Network of Spiritual Progressives
- Type: Non-profit / NGO
- Fields: money in politics, global poverty, peace in the middle east
- Key people: Rabbi Michael Lerner Sister Joan Chittister Cornel West
- Website: http://spiritualprogressives.org/

= Network of Spiritual Progressives =

The Network of Spiritual Progressives (NSP) is an international political and social justice movement based in the United States that seeks to influence American politics towards more humane, progressive values. The organization also challenges what it perceives as the misuse of religion by political conservatives and the anti-religious attitudes of many liberals. In the international sphere, the NSP seeks to foster inter-religious understanding and work for social justice.

The NSP was founded in 2005 by Rabbi Michael Lerner, who served as co-director of the organization with Cornel West and Sister Joan Chittister. Michael Lerner's widow, Cat Zavis, is the current executive director. More than 1,200 activists attended each of the group's conferences in Berkeley, California (July 2005) and Washington, D.C. (May 2006).

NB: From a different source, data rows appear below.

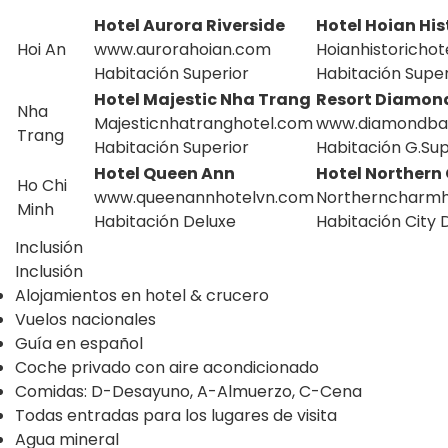
Hotel Aurora Riverside
Hotel Hoian His
Hoi An
www.aurorahoian.com
Hoianhistorichot
Habitación Superior
Habitación Super
Hotel Majestic Nha Trang
Resort Diamon
Nha
Majesticnhatranghotel.com
www.diamondbay
Trang
Habitación Superior
Habitación G.Sup
Hotel Queen Ann
Hotel Norther
Ho Chi
www.queenannhotelvn.com
Northerncharmh
Minh
Habitación Deluxe
Habitación City 
Inclusión
Inclusión
Alojamientos en hotel & crucero
Vuelos nacionales
Guía en español
Coche privado con aire acondicionado
Comidas: D-Desayuno, A-Almuerzo, C-Cena
Todas entradas para los lugares de visita
Agua mineral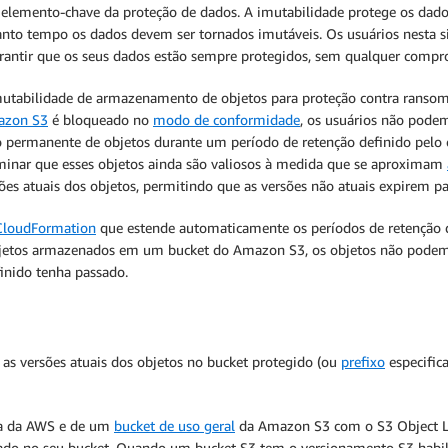
m elemento-chave da proteção de dados. A imutabilidade protege os dado
 quanto tempo os dados devem ser tornados imutáveis. Os usuários nest
rantir que os seus dados estão sempre protegidos, sem qualquer compr
imutabilidade de armazenamento de objetos para proteção contra rans
zon S3
é bloqueado no
modo de conformidade
, os usuários não pode
 permanente de objetos durante um período de retenção definido pelo 
minar que esses objetos ainda são valiosos à medida que se aproximam
ões atuais dos objetos, permitindo que as versões não atuais expirem p
CloudFormation
que estende automaticamente os períodos de retenção d
s objetos armazenados em um bucket do Amazon S3, os objetos não pode
inido tenha passado.
as versões atuais dos objetos no bucket protegido (ou
prefixo
especific
nta da AWS e de um
bucket de uso geral
da Amazon S3 com o S3 Object Loc
tado no seu bucket. Quando um bucket S3 tem o versionamento S3 habili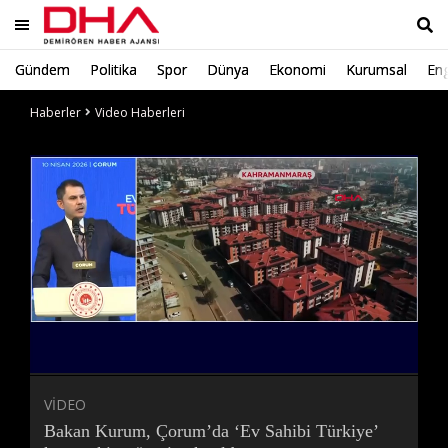
Gündem
Politika
Spor
Dünya
Ekonomi
Kurumsal
Eng
Ara
Haberler
Video Haberleri
Süre
Toplam
Süre
/
Yükleniyor
Yüklendi
:
:
0%
0%
VİDEO
Bakan Kurum, Çorum’da ‘Ev Sahibi Türkiye’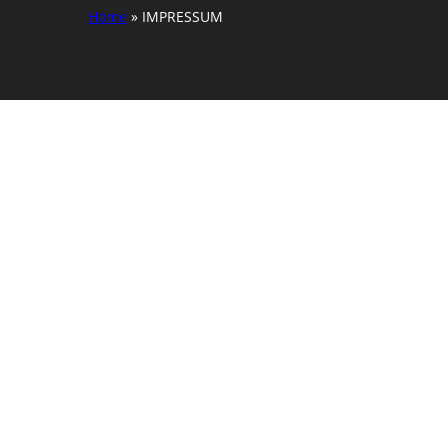
Home
»
IMPRESSUM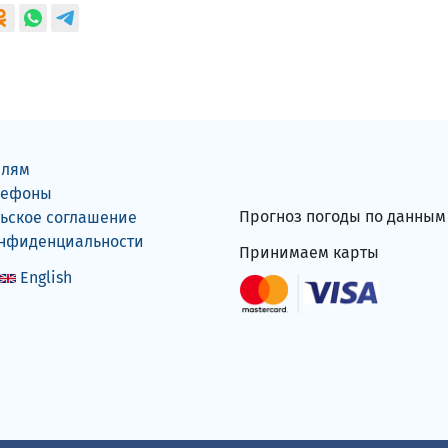
елям
лефоны
Прогноз погоды по данны
ьское соглашение
онфиденциальности
Принимаем карты
English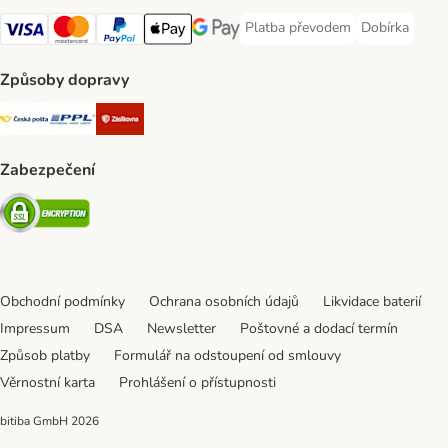
Platba převodem
Dobírka
Platba převodem Payment Meth
Dobírka Paym
Visa Payment Method
mastercard Payment Method
PayPal Payment Method
Apple pay Payment Method
Google Pay Payment Method
Způsoby dopravy
Česká pošta Shipping Method
PPL Shipping Method
Zásilkovna Shipping Method
Zabezpečení
Security
Obchodní podmínky
Ochrana osobních údajů
Likvidace baterií
Impressum
DSA
Newsletter
Poštovné a dodací termín
Způsob platby
Formulář na odstoupení od smlouvy
Věrnostní karta
Prohlášení o přístupnosti
bitiba GmbH
2026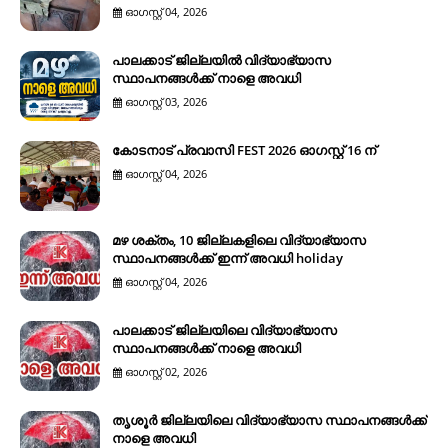
ഓഗസ്റ്റ് 04, 2026
പാലക്കാട് ജില്ലയിൽ വിദ്യാഭ്യാസ
സ്ഥാപനങ്ങൾക്ക് നാളെ അവധി
ഓഗസ്റ്റ് 03, 2026
കോടനാട് പ്രവാസി FEST 2026 ഓഗസ്റ്റ് 16 ന്
ഓഗസ്റ്റ് 04, 2026
മഴ ശക്തം, 10 ജില്ലകളിലെ വിദ്യാഭ്യാസ
സ്ഥാപനങ്ങൾക്ക് ഇന്ന് അവധി holiday
ഓഗസ്റ്റ് 04, 2026
പാലക്കാട് ജില്ലയിലെ വിദ്യാഭ്യാസ
സ്ഥാപനങ്ങൾക്ക് നാളെ അവധി
ഓഗസ്റ്റ് 02, 2026
തൃശൂർ ജില്ലയിലെ വിദ്യാഭ്യാസ സ്ഥാപനങ്ങൾക്ക്
നാളെ അവധി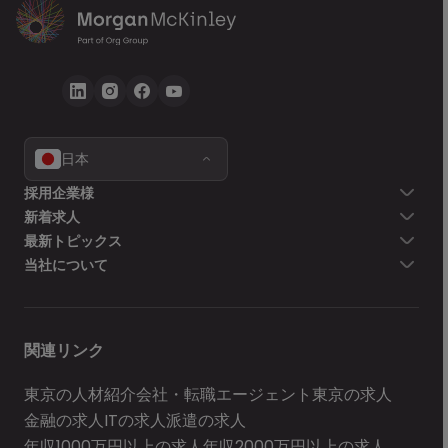
日本
採用企業様
新着求人
最新トピックス
当社について
関連リンク
東京の人材紹介会社・転職エージェント
東京の求人
金融の求人
ITの求人
派遣の求人
年収1000万円以上の求人
年収2000万円以上の求人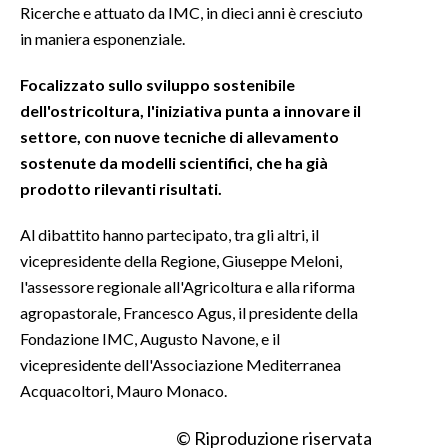
Ricerche e attuato da IMC, in dieci anni è cresciuto
in maniera esponenziale.
INFO AZIENDE
ABBONATI
Focalizzato sullo sviluppo sostenibile
ANNUNCI
dell'ostricoltura, l'iniziativa punta a innovare il
settore, con nuove tecniche di allevamento
NECROLOGI
sostenute da modelli scientifici, che ha già
PUBBLICITÀ
prodotto rilevanti risultati.
SPIAGGE
STORE
Al dibattito hanno partecipato, tra gli altri, il
vicepresidente della Regione, Giuseppe Meloni,
l'assessore regionale all'Agricoltura e alla riforma
agropastorale, Francesco Agus, il presidente della
Fondazione IMC, Augusto Navone, e il
vicepresidente dell'Associazione Mediterranea
Acquacoltori, Mauro Monaco.
© Riproduzione riservata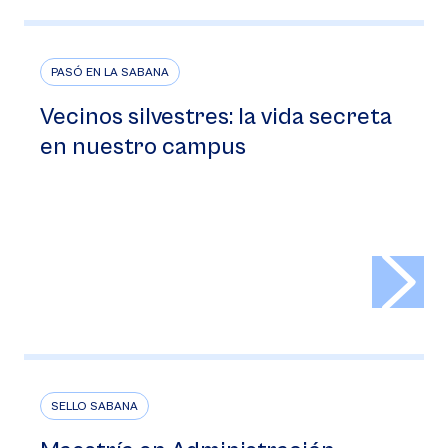
PASÓ EN LA SABANA
Vecinos silvestres: la vida secreta
en nuestro campus
>
SELLO SABANA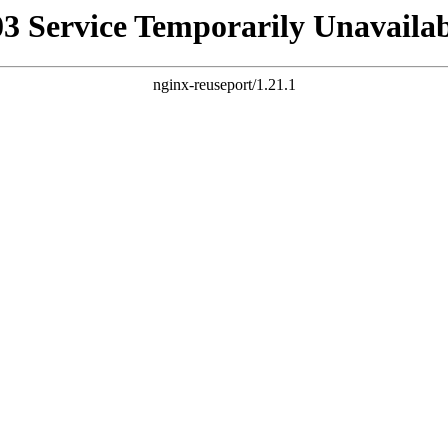
03 Service Temporarily Unavailab
nginx-reuseport/1.21.1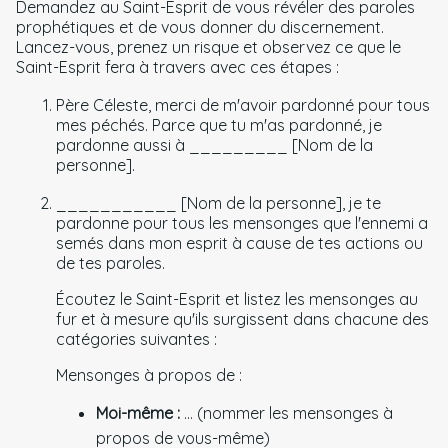
Demandez au Saint-Esprit de vous révéler des paroles
prophétiques et de vous donner du discernement.
Lancez-vous, prenez un risque et observez ce que le
Saint-Esprit fera à travers avec ces étapes :
Père Céleste, merci de m'avoir pardonné pour tous
mes péchés. Parce que tu m'as pardonné, je
pardonne aussi à _________ [Nom de la
personne].
___________ [Nom de la personne], je te
pardonne pour tous les mensonges que l'ennemi a
semés dans mon esprit à cause de tes actions ou
de tes paroles.
Écoutez le Saint-Esprit et listez les mensonges au
fur et à mesure qu'ils surgissent dans chacune des
catégories suivantes :
Mensonges à propos de :
Moi-même :
... (nommer les mensonges à
propos de vous-même)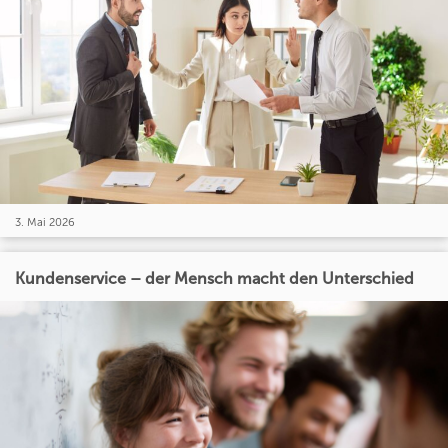
3. Mai 2026
Kundenservice – der Mensch macht den Unterschied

As of December 2007, the NSP had chapters in 31 states as well as Toronto, Ontario, Canada; Melbourne, Australia; and in Costa Rica.

==Basic tenets==
The Network of Spiritual Progressives was founded based on three basic tenets:

- Changing the bottom line in America.
- Challenging the misuse of religion, God and spirit by the Religious Right.
- Challenging the many anti-religious and anti-spiritual assumptions and behaviors that have increasingly become part of the liberal culture.